THE EU is to begin work immediately on implementing its pledge to renew the Kyoto Protocol, which is due to expire at the end of next year, with a view to submitting new “economy-wide” targets for review by May 1st next, as a result of the deal in Durban.
UN climate chief Christiana Figueres said all parties agreeing to enter a Kyoto “second commitment period” from January 1st, 2013, needed to meet this deadline for turning the targets into “quantified emission limitation or reduction objectives . . . to achieve rapid clarity”.
This will have serious implications for Ireland, as it will be expected to raise the level of its ambition to show seriousness of purpose.
In the current Kyoto round, Ireland only needed to cap the rise in emissions at 13 per cent above 1990 levels between 2008 and 2011.
EU Climate Commissioner Connie Hedegaard told the final plenary session of the UN conference: “We need clarity. We need to commit . . . We are almost ready to be alone in a second commitment period” – but after that, it expected “all countries will be legally bound”.
Later, at a 6am press briefing yesterday, she said Kyoto would be renewed for a second period of five years (running until 2017) or perhaps for eight years (to 2020) depending on when a wider international agreement “with legal force” enters into effect.
Ms Hedegaard said “a lot of technical stuff will take months to sort out”, including the impact of new accounting rules for land use and forestry agreed in Durban and what happens to carbon credits built up by countries like Poland following the collapse of the Soviet system. Polish environment minister Marcin Korolec said agreement on the Durban Platform was a “historical moment, comparable to the first conference of the parties in Berlin in 1995” that produced the mandate to negotiate the Kyoto Protocol, and adopt it just two years later.

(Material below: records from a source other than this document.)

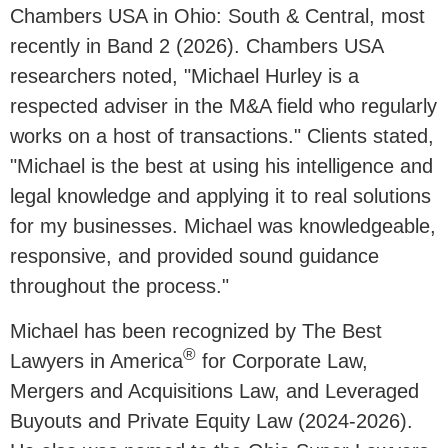
Chambers USA in Ohio: South & Central, most
recently in Band 2 (2026). Chambers USA
researchers noted, "
Michael Hurley is a
respected adviser in the M&A field who regularly
works on a host of transactions.
" Clients stated,
"Michael is the best at using his intelligence and
legal knowledge and applying it to real solutions
for my businesses. Michael was knowledgeable,
responsive, and provided sound guidance
throughout the process."
Michael has been recognized by The Best
®
Lawyers in America
for Corporate Law,
Mergers and Acquisitions Law, and Leveraged
Buyouts and Private Equity Law (2024-2026).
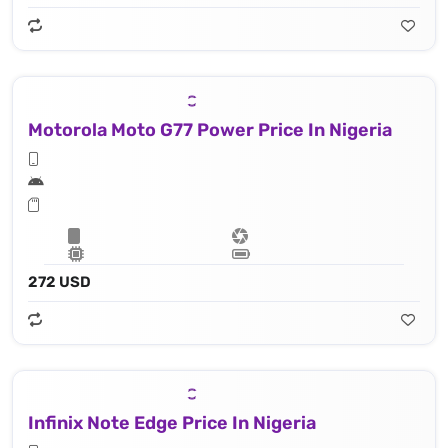
Motorola Moto G77 Power Price In Nigeria
272 USD
Infinix Note Edge Price In Nigeria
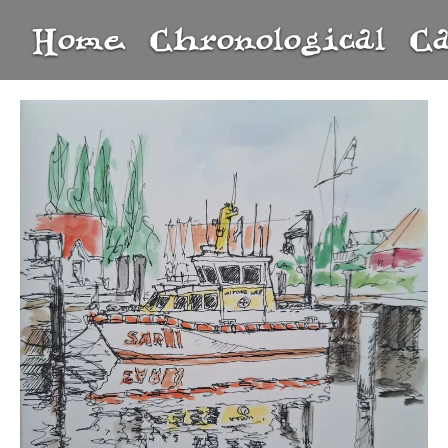
Home
Chronological
C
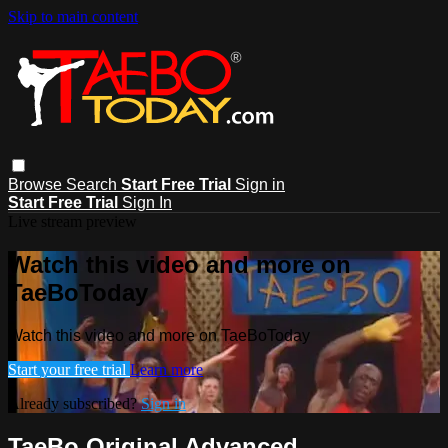
Skip to main content
Browse
Search
Start Free Trial
Sign in
Start Free Trial
Sign In
Live stream preview
Watch this video and more on
TaeBoToday
Watch this video and more on TaeBoToday
Start your free trial
Learn more
Already subscribed?
Sign in
TaeBo Original Advanced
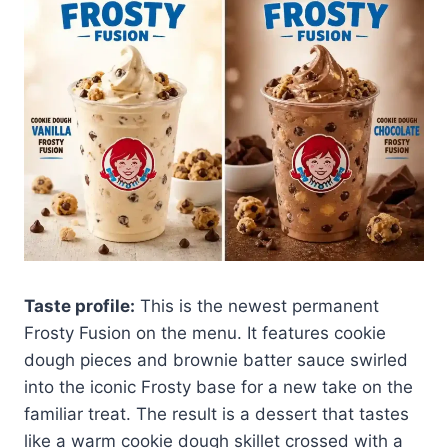
Taste profile:
This is the newest permanent
Frosty Fusion on the menu. It features cookie
dough pieces and brownie batter sauce swirled
into the iconic Frosty base for a new take on the
familiar treat. The result is a dessert that tastes
like a warm cookie dough skillet crossed with a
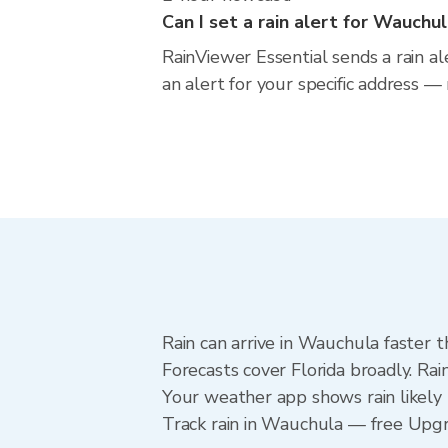
Can I set a rain alert for Wauchu
RainViewer Essential sends a rain a
an alert for your specific address —
Rain can arrive in Wauchula faster 
Forecasts cover Florida broadly. Ra
Your weather app shows rain likely 
Track rain in Wauchula — free Upgrad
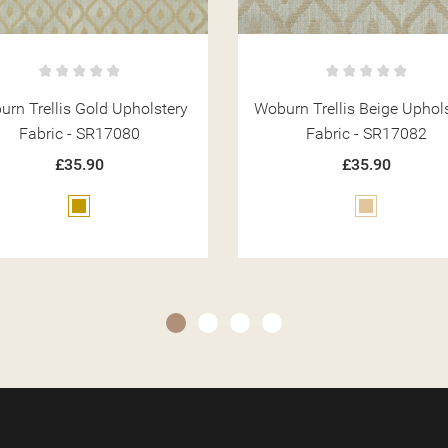
rn Trellis Beige Upholstery
Woburn Plain Beige Uphols
Fabric - SR17082
Fabric - SR17092
£35.90
£35.90
Beige
Beige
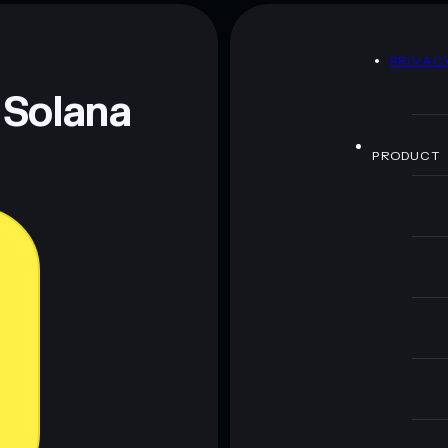
esus
mutable
D
PRIVAC
 and not financial advice. Always do your own research.
 Solana
PRODUCT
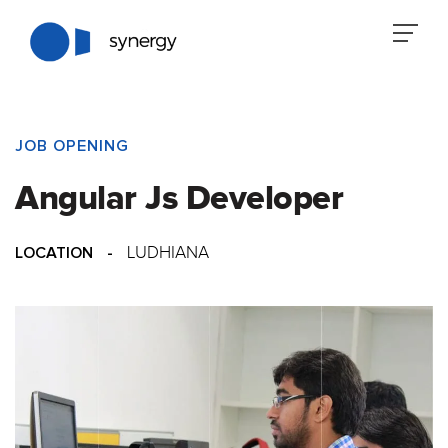
JOB OPENING
Angular Js Developer
LOCATION
-
LUDHIANA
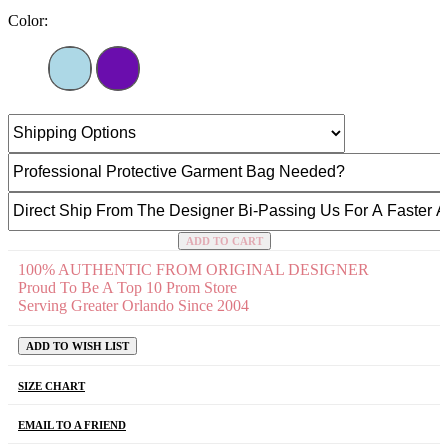
Color:
ADD TO CART
100% AUTHENTIC FROM ORIGINAL DESIGNER
Proud To Be A Top 10 Prom Store
Serving Greater Orlando Since 2004
ADD TO WISH LIST
SIZE CHART
EMAIL TO A FRIEND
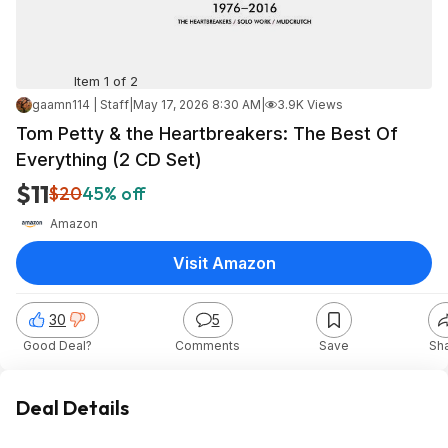
Item 1 of 2
gaamn114 | Staff
|
May 17, 2026 8:30 AM
|
3.9K Views
Tom Petty & the Heartbreakers: The Best Of
Everything (2 CD Set)
$11
$20
45% off
Amazon
Visit Amazon
30
5
Good Deal?
Comments
Save
Sh
Deal Details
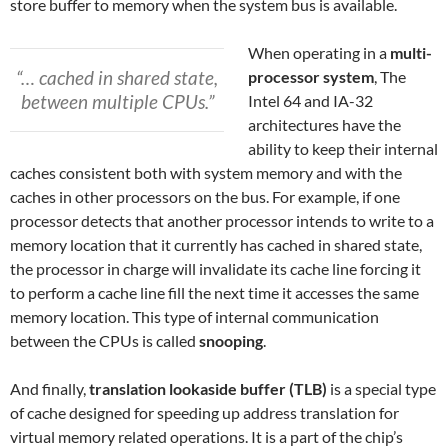
store buffer to memory when the system bus is available.
When operating in a
multi-
“… cached in shared state,
processor system
, The
between multiple CPUs.”
Intel 64 and IA-32
architectures have the
ability to keep their internal
caches consistent both with system memory and with the
caches in other processors on the bus. For example, if one
processor detects that another processor intends to write to a
memory location that it currently has cached in shared state,
the processor in charge will invalidate its cache line forcing it
to perform a cache line fill the next time it accesses the same
memory location. This type of internal communication
between the CPUs is called
snooping
.
And finally,
translation lookaside buffer (TLB)
is a special type
of cache designed for speeding up address translation for
virtual memory related operations. It is a part of the chip’s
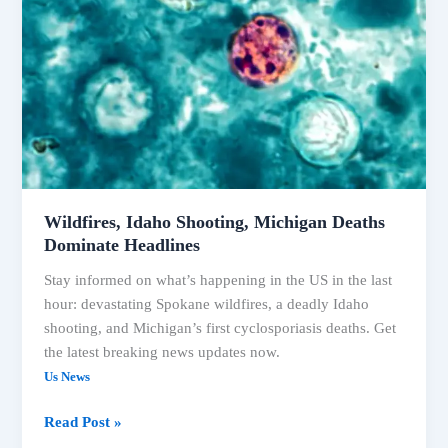
Deaths
Wildfires, Idaho Shooting, Michigan Deaths
Dominate Headlines
Stay informed on what’s happening in the US in the last
hour: devastating Spokane wildfires, a deadly Idaho
shooting, and Michigan’s first cyclosporiasis deaths. Get
the latest breaking news updates now.
Us News
Wildfires,
Read Post »
Idaho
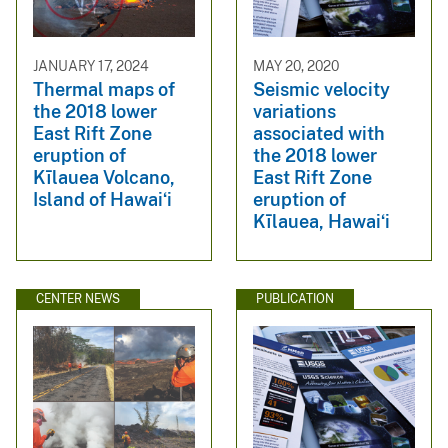
JANUARY 17, 2024
MAY 20, 2020
Thermal maps of
Seismic velocity
the 2018 lower
variations
East Rift Zone
associated with
eruption of
the 2018 lower
Kīlauea Volcano,
East Rift Zone
Island of Hawaiʻi
eruption of
Kīlauea, Hawaiʻi
CENTER NEWS
PUBLICATION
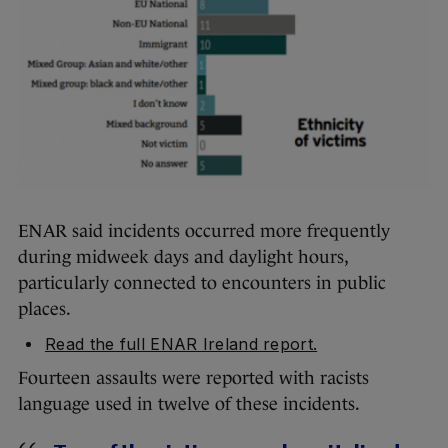
ENAR said incidents occurred more frequently
during midweek days and daylight hours,
particularly connected to encounters in public
places.
Read the full ENAR Ireland report.
Fourteen assaults were reported with racists
language used in twelve of these incidents.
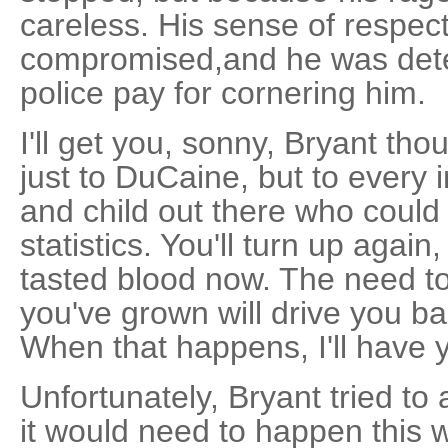
careless. His sense of respec
compromised,and he was det
police pay for cornering him.
I'll get you, sonny, Bryant tho
just to DuCaine, but to ever
and child out there who coul
statistics. You'll turn up agai
tasted blood now. The need to
you've grown will drive you bac
When that happens, I'll have 
Unfortunately, Bryant tried to
it would need to happen this 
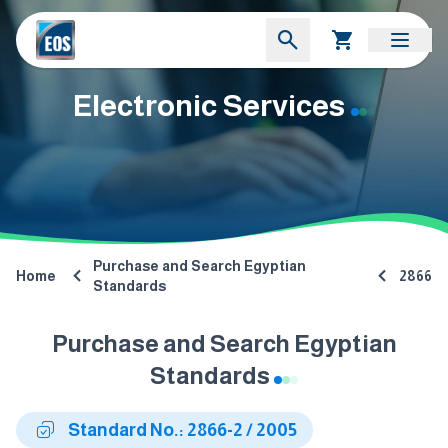
Electronic Services
Purchase and Search Egyptian
Home
2866
Standards
Purchase and Search Egyptian
Standards
Standard No.: 2866-2 / 2005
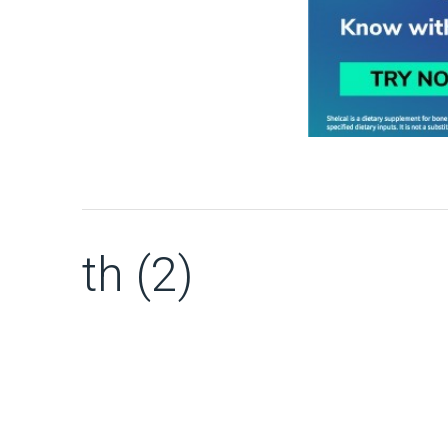
th (2)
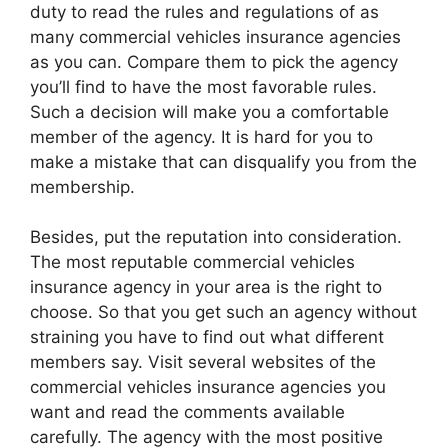
duty to read the rules and regulations of as
many commercial vehicles insurance agencies
as you can. Compare them to pick the agency
you’ll find to have the most favorable rules.
Such a decision will make you a comfortable
member of the agency. It is hard for you to
make a mistake that can disqualify you from the
membership.
Besides, put the reputation into consideration.
The most reputable commercial vehicles
insurance agency in your area is the right to
choose. So that you get such an agency without
straining you have to find out what different
members say. Visit several websites of the
commercial vehicles insurance agencies you
want and read the comments available
carefully. The agency with the most positive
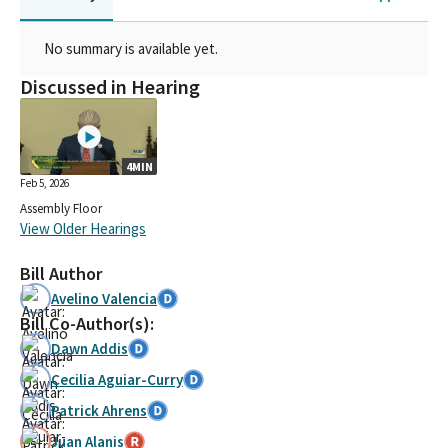
No summary is available yet.
Discussed in Hearing
4MIN
Feb 5, 2026
Assembly Floor
View Older Hearings
Bill Author
Avelino Valencia
Bill Co-Author(s):
Dawn Addis
Cecilia Aguiar-Curry
Patrick Ahrens
Juan Alanis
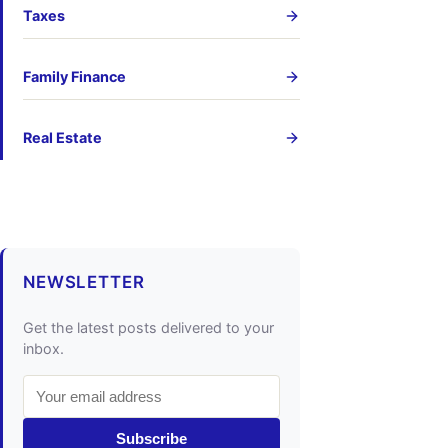
Taxes
Family Finance
Real Estate
NEWSLETTER
Get the latest posts delivered to your
inbox.
Subscribe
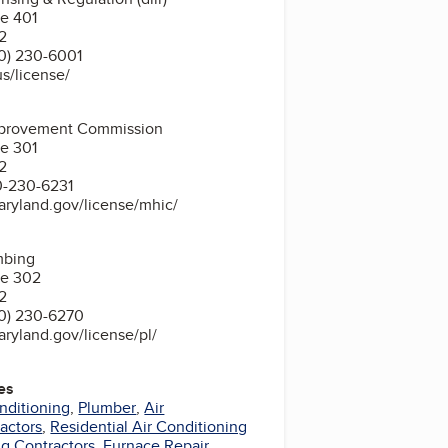
te 401
2
0) 230-6001
us/license/
provement Commission
te 301
2
0-230-6231
aryland.gov/license/mhic/
mbing
te 302
2
0) 230-6270
aryland.gov/license/pl/
es
nditioning
,
Plumber
,
Air
actors
,
Residential Air Conditioning
g Contractors
,
Furnace Repair
,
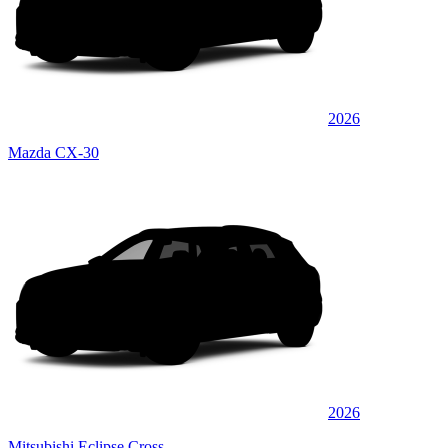
2026
Mazda CX-30
2026
Mitsubishi Eclipse Cross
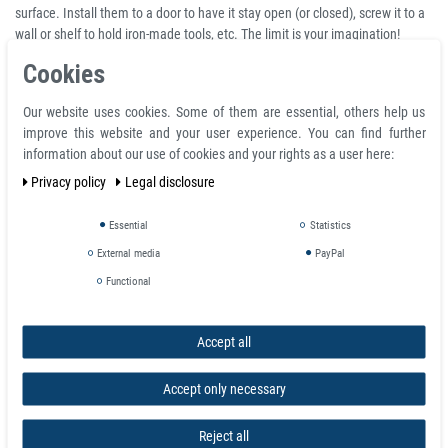
surface. Install them to a door to have it stay open (or closed), screw it to a
wall or shelf to hold iron-made tools, etc. The limit is your imagination!
Cookies
A Neodymium countersunk magnet is a Neodymium ring magnet with one
side appearing as a standard ring but the other side has an angled
countersink to take a screw head, the angle usually being (but not always)
Our website uses cookies. Some of them are essential, others help us
90°. A Neodymium counterbore ring magnet is a ring magnet with a
improve this website and your user experience. You can find further
cylindrical flat-bottomed hole on one side that enlarges the main central
information about our use of cookies and your rights as a user here:
hole to take a cap head screw.
Privacy policy
Legal disclosure
Product features
Essential
Statistics
Neodymium Ring Magnet Ø 30 x Ø 5,3 x 5 mm with counterbore N-pole
External media
PayPal
NdFeB N35 - holds 8,1 kg
Functional
Total diameter D 30.0 mm
Ring inside d1 5.3 mm
Total height H 5.0 mm
Accept all
Material neodymium
Temperature max. 80 °C
Accept only necessary
Magnetization quality N35
Tolerance +/- 0.1 mm
Reject all
Magnetization direction axial (parallel to height)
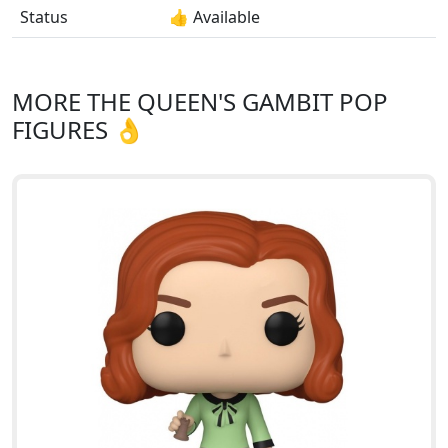
Status
👍 Available
MORE THE QUEEN'S GAMBIT POP
FIGURES 👌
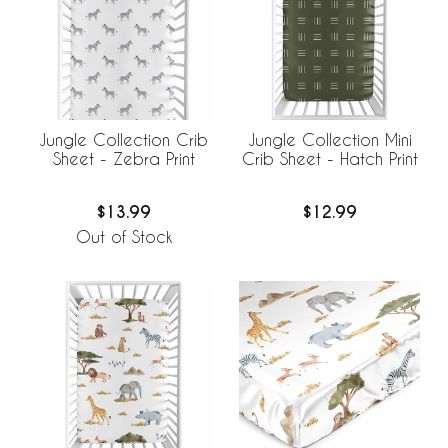
Jungle Collection Crib
Jungle Collection Mini
Sheet - Zebra Print
Crib Sheet - Hatch Print
$13.99
$12.99
Out of Stock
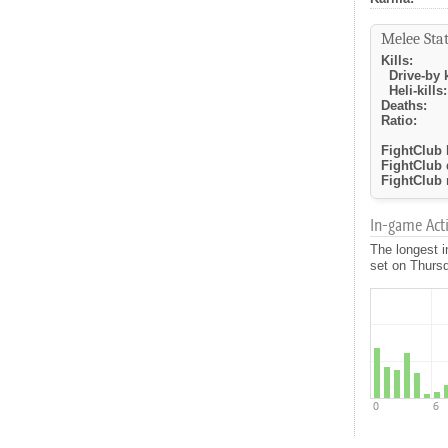
Melee Stat
Kills:
Drive-by k
Heli-kills:
Deaths:
Ratio:
FightClub k
FightClub 
FightClub r
In-game Activ
The longest i
set on Thursd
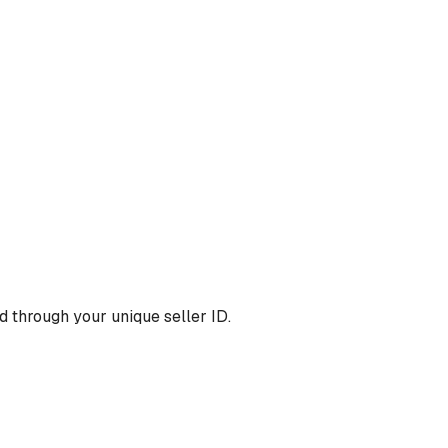
 through your unique seller ID.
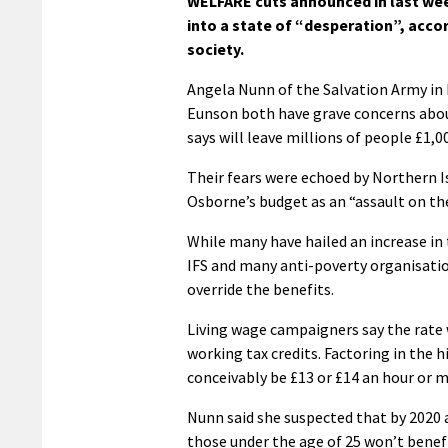
WELFARE cuts announced in last wee
into a state of “desperation”, acco
society.
Angela Nunn of the Salvation Army in
Eunson both have grave concerns about
says will leave millions of people £1,00
Their fears were echoed by Northern 
Osborne’s budget as an “assault on th
While many have hailed an increase in
IFS and many anti-poverty organisatio
override the benefits.
Living wage campaigners say the rate 
working tax credits. Factoring in the h
conceivably be £13 or £14 an hour or m
Nunn said she suspected that by 2020 a 
those under the age of 25 won’t benefit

“We have proved that the Kyoto Protocol is alive and that its rules-based system is still relevant,” Mr Korolec said, speaking on behalf of the EU’s Polish presidency. “Closing the emissions gap will continue to be our prime objective, so a lot of work remains to be done.”
Although Poland is more heavily reliant on coal than any other EU country, Mr Korolec expressed “truly great satisfaction at the outcome we achieved” in Durban and said the EU looked forward to “continued engagement” with its allies in small island states and poor countries.
Ms Hedegaard said the EU strategy of engaging with them had worked.
And while conceding that an “agreed outcome with legal force” in 2015 was “the weakest of three options” in terms of legal form, she said Durban had made “a very significant step forward”.
She also pointed out that it was not just an issue of bringing other major economies – such as the US, China and India – into the loop, but was “also about what we do in our respective countries to develop a greener economy”, thereby helping to reduce global emissions.
Asked if the new Green Climate Fund, officially launched in Durban, was now an “empty vault”, as critics claimed, Mr Korolec said it was “one of the big achievements” and he understood it had already won pledges from Denmark, Britain and Germany among others.